Read the listing below and copy out each line where the word "requirements" occurs.
==================================================
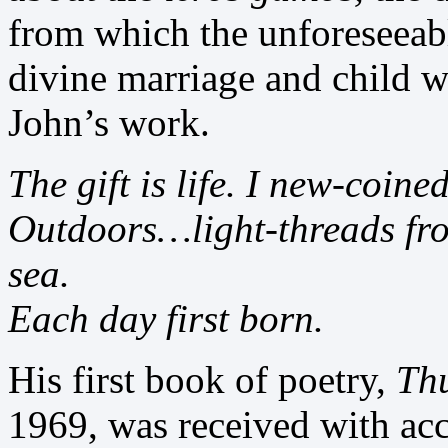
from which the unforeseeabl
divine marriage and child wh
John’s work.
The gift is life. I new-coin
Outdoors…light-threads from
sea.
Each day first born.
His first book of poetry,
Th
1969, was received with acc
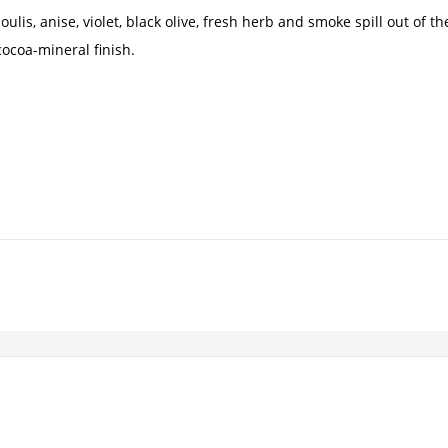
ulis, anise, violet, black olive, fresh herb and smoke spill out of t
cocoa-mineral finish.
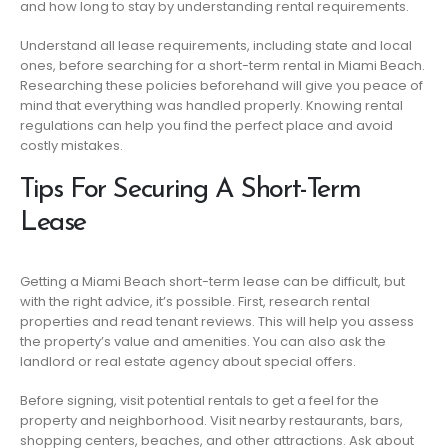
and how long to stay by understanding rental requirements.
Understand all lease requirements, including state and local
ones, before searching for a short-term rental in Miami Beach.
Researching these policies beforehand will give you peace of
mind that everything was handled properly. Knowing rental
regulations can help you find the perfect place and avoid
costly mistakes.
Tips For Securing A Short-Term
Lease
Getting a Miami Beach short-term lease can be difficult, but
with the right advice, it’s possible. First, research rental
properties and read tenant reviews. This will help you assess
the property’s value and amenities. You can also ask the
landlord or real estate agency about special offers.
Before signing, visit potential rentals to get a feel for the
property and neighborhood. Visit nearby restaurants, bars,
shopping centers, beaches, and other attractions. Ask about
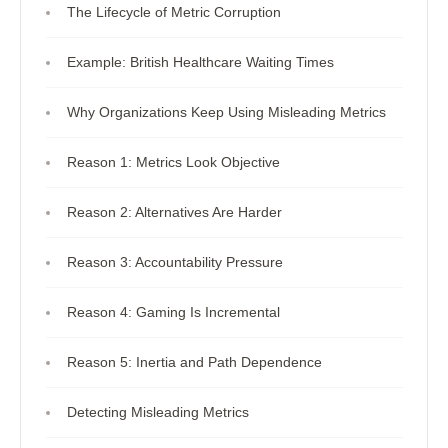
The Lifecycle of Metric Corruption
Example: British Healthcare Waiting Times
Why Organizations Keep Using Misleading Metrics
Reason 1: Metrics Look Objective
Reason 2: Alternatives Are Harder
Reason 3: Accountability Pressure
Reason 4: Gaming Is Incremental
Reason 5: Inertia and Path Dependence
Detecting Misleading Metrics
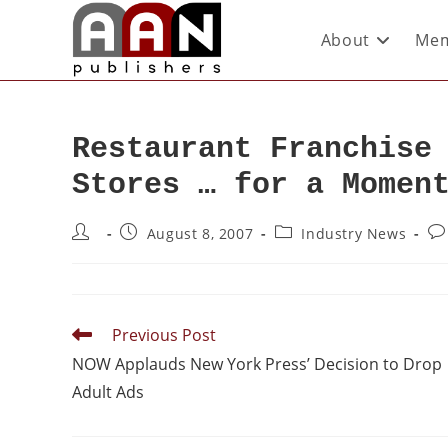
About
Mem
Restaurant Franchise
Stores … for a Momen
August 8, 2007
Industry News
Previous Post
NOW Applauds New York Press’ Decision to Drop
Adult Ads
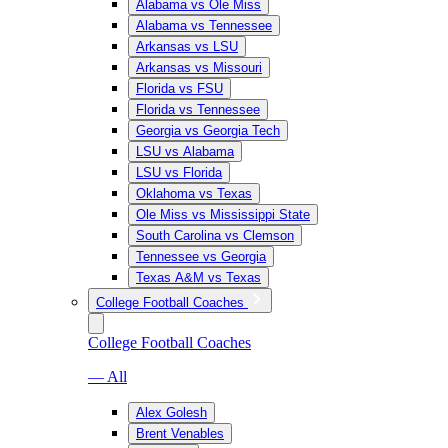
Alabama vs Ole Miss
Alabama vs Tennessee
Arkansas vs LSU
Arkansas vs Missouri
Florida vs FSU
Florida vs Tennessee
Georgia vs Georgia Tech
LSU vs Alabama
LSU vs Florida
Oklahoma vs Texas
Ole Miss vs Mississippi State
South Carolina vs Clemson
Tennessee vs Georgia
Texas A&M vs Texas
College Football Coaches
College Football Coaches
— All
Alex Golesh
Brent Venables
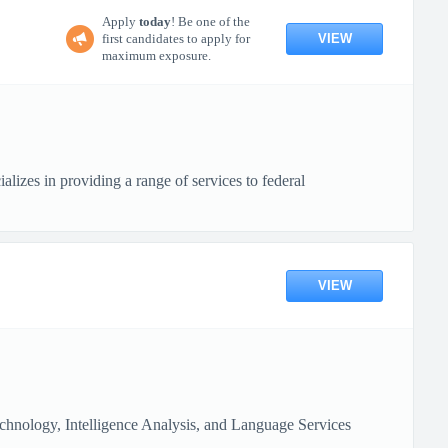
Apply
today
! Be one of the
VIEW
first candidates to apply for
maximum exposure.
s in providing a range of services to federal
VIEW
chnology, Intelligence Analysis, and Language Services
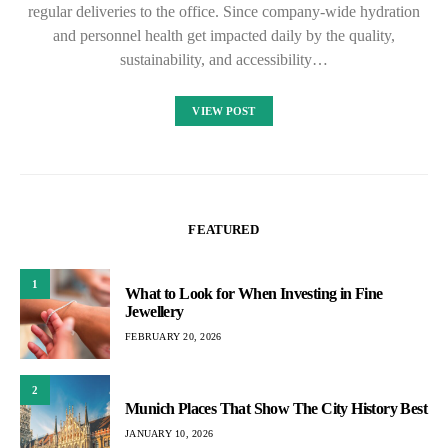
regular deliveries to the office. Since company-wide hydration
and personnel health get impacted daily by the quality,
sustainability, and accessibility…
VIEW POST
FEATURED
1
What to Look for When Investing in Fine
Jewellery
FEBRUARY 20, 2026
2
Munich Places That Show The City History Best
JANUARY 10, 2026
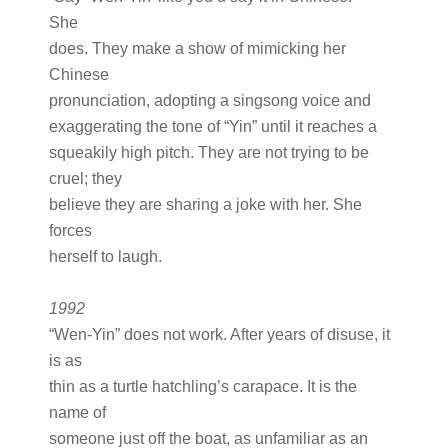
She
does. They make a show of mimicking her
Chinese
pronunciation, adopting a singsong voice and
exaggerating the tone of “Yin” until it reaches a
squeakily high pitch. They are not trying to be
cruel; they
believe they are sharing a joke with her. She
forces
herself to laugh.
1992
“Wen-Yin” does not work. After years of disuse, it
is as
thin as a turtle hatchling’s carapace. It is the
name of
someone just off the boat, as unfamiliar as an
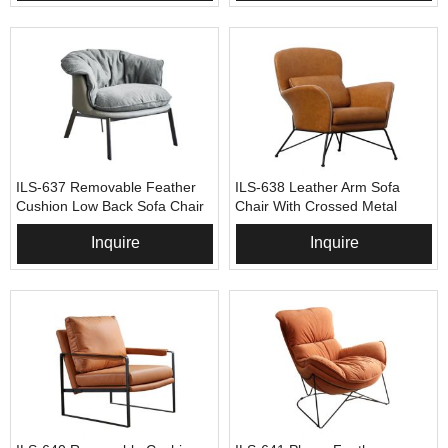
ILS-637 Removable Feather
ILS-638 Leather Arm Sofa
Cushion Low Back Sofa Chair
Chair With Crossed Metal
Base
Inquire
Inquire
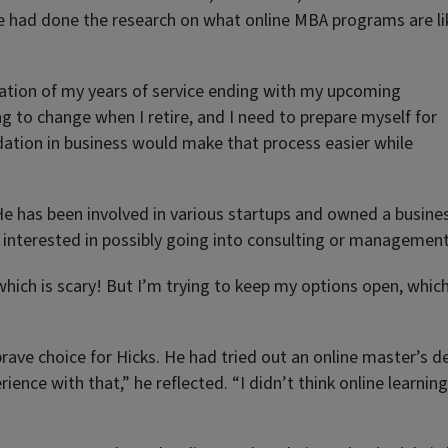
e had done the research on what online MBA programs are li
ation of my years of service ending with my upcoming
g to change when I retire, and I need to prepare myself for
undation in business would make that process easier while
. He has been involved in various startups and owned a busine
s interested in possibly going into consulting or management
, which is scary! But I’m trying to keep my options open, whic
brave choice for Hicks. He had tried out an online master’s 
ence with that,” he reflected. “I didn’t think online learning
==================================================
▶ [Solution to the exercise]:
and how long to stay by understanding rental requirements.
Understand all lease requirements, including state and local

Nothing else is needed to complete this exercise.